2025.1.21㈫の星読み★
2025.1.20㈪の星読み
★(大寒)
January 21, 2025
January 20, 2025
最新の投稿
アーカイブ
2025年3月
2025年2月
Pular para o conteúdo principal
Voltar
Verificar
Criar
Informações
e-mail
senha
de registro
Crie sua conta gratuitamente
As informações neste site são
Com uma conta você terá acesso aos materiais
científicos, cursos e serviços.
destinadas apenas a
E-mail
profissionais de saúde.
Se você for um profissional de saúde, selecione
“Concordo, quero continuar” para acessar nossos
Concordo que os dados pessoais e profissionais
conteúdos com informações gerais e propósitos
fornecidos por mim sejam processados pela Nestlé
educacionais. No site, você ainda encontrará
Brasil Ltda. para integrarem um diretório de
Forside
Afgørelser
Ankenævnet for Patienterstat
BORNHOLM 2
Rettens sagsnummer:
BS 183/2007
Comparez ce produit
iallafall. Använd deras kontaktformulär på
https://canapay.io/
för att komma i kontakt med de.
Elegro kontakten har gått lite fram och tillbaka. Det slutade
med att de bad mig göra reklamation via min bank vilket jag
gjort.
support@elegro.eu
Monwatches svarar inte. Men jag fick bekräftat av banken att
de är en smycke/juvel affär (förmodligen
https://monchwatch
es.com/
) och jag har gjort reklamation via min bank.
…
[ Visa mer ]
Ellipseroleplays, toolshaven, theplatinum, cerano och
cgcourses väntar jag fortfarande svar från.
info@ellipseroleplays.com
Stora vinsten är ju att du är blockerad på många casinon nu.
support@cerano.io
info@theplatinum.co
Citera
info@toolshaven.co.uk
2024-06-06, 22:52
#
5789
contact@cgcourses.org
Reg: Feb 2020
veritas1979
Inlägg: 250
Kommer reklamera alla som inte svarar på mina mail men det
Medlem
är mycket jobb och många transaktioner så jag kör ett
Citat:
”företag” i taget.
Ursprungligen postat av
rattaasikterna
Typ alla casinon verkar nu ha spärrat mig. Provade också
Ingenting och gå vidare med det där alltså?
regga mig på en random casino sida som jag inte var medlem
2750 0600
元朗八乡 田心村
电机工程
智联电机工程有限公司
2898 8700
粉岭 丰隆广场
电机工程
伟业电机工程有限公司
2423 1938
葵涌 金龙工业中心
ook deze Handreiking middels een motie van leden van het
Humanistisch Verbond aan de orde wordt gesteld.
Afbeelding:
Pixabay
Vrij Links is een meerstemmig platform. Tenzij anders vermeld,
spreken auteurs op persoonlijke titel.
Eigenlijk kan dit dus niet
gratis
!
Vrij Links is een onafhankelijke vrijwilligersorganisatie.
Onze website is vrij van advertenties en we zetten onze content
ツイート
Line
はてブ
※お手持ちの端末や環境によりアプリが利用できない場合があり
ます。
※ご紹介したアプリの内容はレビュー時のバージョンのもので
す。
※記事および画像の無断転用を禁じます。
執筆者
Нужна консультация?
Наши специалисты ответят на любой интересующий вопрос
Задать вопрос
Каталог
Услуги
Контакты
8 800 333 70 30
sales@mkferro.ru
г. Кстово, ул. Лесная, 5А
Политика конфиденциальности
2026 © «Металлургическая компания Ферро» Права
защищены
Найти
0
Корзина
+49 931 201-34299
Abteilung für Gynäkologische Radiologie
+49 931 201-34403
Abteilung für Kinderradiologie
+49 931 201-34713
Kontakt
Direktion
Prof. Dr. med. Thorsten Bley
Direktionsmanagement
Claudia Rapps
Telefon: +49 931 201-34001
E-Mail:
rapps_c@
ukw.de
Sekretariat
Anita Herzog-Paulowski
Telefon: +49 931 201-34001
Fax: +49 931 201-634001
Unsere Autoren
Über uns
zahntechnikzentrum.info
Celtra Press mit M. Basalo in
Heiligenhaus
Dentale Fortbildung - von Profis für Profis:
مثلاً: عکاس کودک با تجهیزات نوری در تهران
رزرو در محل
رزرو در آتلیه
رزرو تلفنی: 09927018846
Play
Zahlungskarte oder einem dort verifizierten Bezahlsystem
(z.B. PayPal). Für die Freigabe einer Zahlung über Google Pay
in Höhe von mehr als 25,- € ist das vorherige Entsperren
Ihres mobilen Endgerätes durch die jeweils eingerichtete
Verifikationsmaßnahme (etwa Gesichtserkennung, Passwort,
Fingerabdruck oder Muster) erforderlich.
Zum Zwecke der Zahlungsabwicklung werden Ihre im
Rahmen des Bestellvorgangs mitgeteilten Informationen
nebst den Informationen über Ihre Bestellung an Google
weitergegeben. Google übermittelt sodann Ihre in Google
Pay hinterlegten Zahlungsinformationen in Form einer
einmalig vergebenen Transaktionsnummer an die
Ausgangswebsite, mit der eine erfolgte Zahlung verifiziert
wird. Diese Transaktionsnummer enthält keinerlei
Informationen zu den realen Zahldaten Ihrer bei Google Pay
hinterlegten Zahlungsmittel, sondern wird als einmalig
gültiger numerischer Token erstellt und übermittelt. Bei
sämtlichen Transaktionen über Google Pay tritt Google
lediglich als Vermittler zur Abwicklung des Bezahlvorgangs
_____
> **Work task**
Where the listing above has a line with "info@theplatinum.co", start there, and output every line exactly through the line with "Direktionsmanagement", which is also included.

> **Response area**
info@theplatinum.co
Citera
info@toolshaven.co.uk
2024-06-06, 22:52
#
5789
contact@cgcourses.org
Reg: Feb 2020
veritas1979
Inlägg: 250
Kommer reklamera alla som inte svarar på mina mail men det
Medlem
är mycket jobb och många transaktioner så jag kör ett
Citat:
”företag” i taget.
Ursprungligen postat av
rattaasikterna
Typ alla casinon verkar nu ha spärrat mig. Provade också
Ingenting och gå vidare med det där alltså?
regga mig på en random casino sida som jag inte var medlem
2750 0600
元朗八乡 田心村
电机工程
智联电机工程有限公司
2898 8700
粉岭 丰隆广场
电机工程
伟业电机工程有限公司
2423 1938
葵涌 金龙工业中心
ook deze Handreiking middels een motie van leden van het
Humanistisch Verbond aan de orde wordt gesteld.
Afbeelding:
Pixabay
Vrij Links is een meerstemmig platform. Tenzij anders vermeld,
spreken auteurs op persoonlijke titel.
Eigenlijk kan dit dus niet
gratis
!
Vrij Links is een onafhankelijke vrijwilligersorganisatie.
Onze website is vrij van advertenties en we zetten onze content
ツイート
Line
はてブ
※お手持ちの端末や環境によりアプリが利用できない場合があり
ます。
※ご紹介したアプリの内容はレビュー時のバージョンのもので
す。
※記事および画像の無断転用を禁じます。
執筆者
Нужна консультация?
Наши специалисты ответят на любой интересующий вопрос
Задать вопрос
Каталог
Услуги
Контакты
8 800 333 70 30
sales@mkferro.ru
г. Кстово, ул. Лесная, 5А
Политика конфиденциальности
2026 © «Металлургическая компания Ферро» Права
защищены
Найти
0
Корзина
+49 931 201-34299
Abteilung für Gynäkologische Radiologie
+49 931 201-34403
Abteilung für Kinderradiologie
+49 931 201-34713
Kontakt
Direktion
Prof. Dr. med. Thorsten Bley
Direktionsmanagement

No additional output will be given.